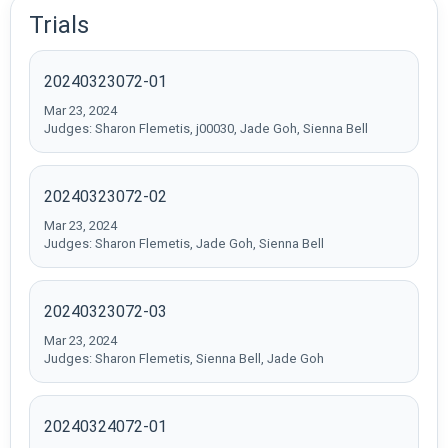
Trials
20240323072-01
Mar 23, 2024
Judges: Sharon Flemetis, j00030, Jade Goh, Sienna Bell
20240323072-02
Mar 23, 2024
Judges: Sharon Flemetis, Jade Goh, Sienna Bell
20240323072-03
Mar 23, 2024
Judges: Sharon Flemetis, Sienna Bell, Jade Goh
20240324072-01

### YOUR TASK
Please return a copy of each line in the entries that has the string "Judges".

### EXERCISE SOLUTION
Judges: Sharon Flemetis, j00030, Jade Goh, Sienna Bell
Judges: Sharon Flemetis, Jade Goh, Sienna Bell
Judges: Sharon Flemetis, Sienna Bell, Jade Goh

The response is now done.